Rajan Prasad

Posted on Oct 5, 2020

5 Pillars of Well-Architected Framework

#aws #bestpractises #architecture

Creating a software system is a lot like constructing a building. If the foundation is not solid, structural problems can undermine the integrity and function of the building.
In this article, we're going to talk about the design principles we can follow to build a future proof large scale software. The concepts are from *AWS Well-Architected framework * whitepaper. This whitepaper inspires to learn architectural best practices for designing and operating reliable, secure, efficient, and cost-effective systems in the cloud. It provides a way to consistently measure your architectures against best practices and identify areas for improvement. I'll be trying to summarize the Whitepaper

So let's first quickly sum up the Guiding Design Principles:

Stop guessing capacity needs: Scale up & Down as required
Automate everything: Automated systems ensure consistency & reliability
Test at scale: Test an accurate replica of production on-demand
Adapt & Evolve: Adapt the architecture as needed to meet new challenges

The framework is based on 5 pillars:

1). Operational Excellence
2). Cost optimization
3). Reliability
4). Performance Efficiency
5). Security

Operational Excellence

The main emphasis of this pillar is: Does your architecture work ? Will it continue to ?
Let's look at this pillar specific principles:

All operations are code
Document is updated automatically
Make smaller changes you can roll back
Iterate...a lot
Expect things to go sideways

Cost Optimization

Emphasis: Spend only what you have to
Pillar specific principles:

Consumption based pricing
Measure efficiency constantly

Reliability:

Emphasis: ** Will this system work consistently & recover quickly ?**
Pillar specific principles:

Recover from issues automatically
Scale horizontally first for resilience
Reduce idle resources
Manage change through automation

Performance Efficiency

Emphasis: Remove bottlenecks, reduce waste
Pillar specific principles:

Reduce latency
Serverless

Security

Emphasis: *Does this system work only as intended? *
Pillar specific principles:

Automate security tasks
Encrypt data in transit and at rest
Know who did what when
Identities have the least privileges required

Operational Excellence In Depth

Operational excellence is the ability to run systems and gain insights into their operations in order to deliver business value, and to continuously improve supporting processes and procedures. The 3 Phases of Operational Excellence

Prepare-Prioritize: Prioritize to align with business priorities

What is the business goal ?
What are the critical pieces need to meet that goal ?
Any compliance restrictions/requirements ?
Dependencies between services ?

Design your architecture to support business Priorities

Is the design observable ?
Are your logs & observations actionable ?

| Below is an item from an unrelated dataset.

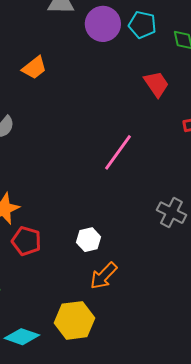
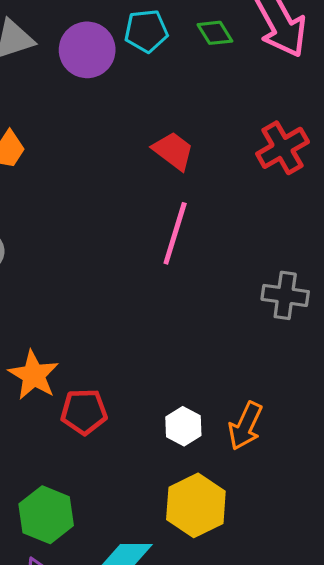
red trapezoid: (156, 84) -> (173, 151), moved
white hexagon: (89, 240) -> (183, 426), moved
orange arrow: (104, 276) -> (245, 426), moved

Is your workload ready to go live ?

Are your processes consistent ?
Is operational code properly managed ?
Are tests in place ?
Anticipate failure ?
Ensure your workload is actually working

Shit happens. Be ready.

Anticipate planned & unplanned events
Respond in code
Connect observations with 3rd party tools as needed

Evolve

Learn from success & failure
Post-event, have runbooks changed ?
Test assumptions
Experiment early and often find better solutions

Cost

Use the appropriate resources & configurations
Provision to current needs with an eye to future
Right size to lowest resource that meets needs
Use data to choose purchase options
Optimize by geography
Optimize data transfer
Know how much you're spending and where
Continuously work to maximize value delivered
Align utilization with requirements
Report and validate findings
Evaluate new services for value

** Awareness of spend is key to maximizing value **

Reliability

Reliability is the ability of a system to recover from infrastructure or service disruptions, dynamically acquire computing resources to meet demand, and mitigate disruptions.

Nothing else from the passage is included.